Can you compare standard deviations with different means?
In many experimental contexts, the finding of different standard deviations is as important as the finding of different means. If the standard deviations are different, then the populations are different regardless of what the t test concludes about differences between the means.
How do you check equality of standard deviations?
An F-test ( Snedecor and Cochran, 1983) is used to test if the standard deviations of two populations are equal. This test can be a two-tailed test or a one-tailed test. The two-tailed version tests against the alternative that the standard deviations are not equal.
Why do we test for differences in standard deviation?
Because the standard deviation is the square root of the variance, a hypothesis test that compares standard deviations is equivalent to a hypothesis test that compares variances. Many statistical methods have been developed to compare the variances from two or more populations.
How do you compare two variables with standard deviation?
Step 1) Calculate the mean (average) of the variable, Step 2) Subtract mean from each of the observation and square it, Step 3) Sum up the values obtained from Step 2, Step 4) Divide the value obtained in Step 3 by the number of observations.
Is it possible to create two data sets with similar standard deviations but different means provide your example?
Two data sets can have the same mean and Standard Deviation but have different values of data points.

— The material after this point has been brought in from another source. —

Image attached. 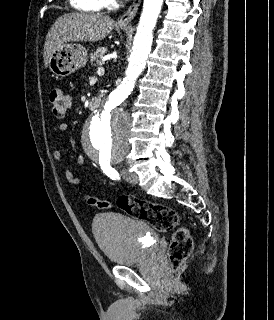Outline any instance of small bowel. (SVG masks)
<instances>
[{"instance_id":"small-bowel-1","label":"small bowel","mask_w":274,"mask_h":320,"mask_svg":"<svg viewBox=\"0 0 274 320\" xmlns=\"http://www.w3.org/2000/svg\"><path fill=\"white\" fill-rule=\"evenodd\" d=\"M68 130V124L67 123H60L59 126H58V132L59 133H65L66 131ZM53 158L56 160V161H62L63 160V154L60 150H55L53 152ZM77 163L80 167L84 168L86 163H85V157L80 154L78 155L77 157ZM64 176H65V179L67 181V183L71 186H77L79 184H81L85 178L83 177H79V176H76L71 168L68 166V165H64Z\"/></svg>"}]
</instances>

For example if one data set is a linear multiple of the other, or a mirror of the other with some random noise, they could have same mean and Standard Deviation.
What distribution do you use to test to see if two standard deviations are equal?
An F-test (Snedecor and Cochran, 1983) is used to test if the variances of two populations are equal.
How do you know if population standard deviation is known unknown?
Population Standard Deviation Unknown If the population standard deviation, sigma is unknown, then the mean has a student’s t (t) distribution and the sample standard deviation is used instead of the population standard deviation.
What does it mean when two standard deviations are similar?
This implies they have the same quadratic deviation from the mean AKA Variance.
How do you know if ap value is significant?
If the p-value is 0.05 or lower, the result is trumpeted as significant, but if it is higher than 0.05, the result is non-significant and tends to be passed over in silence.
Can two data sets have the same mean and standard deviations?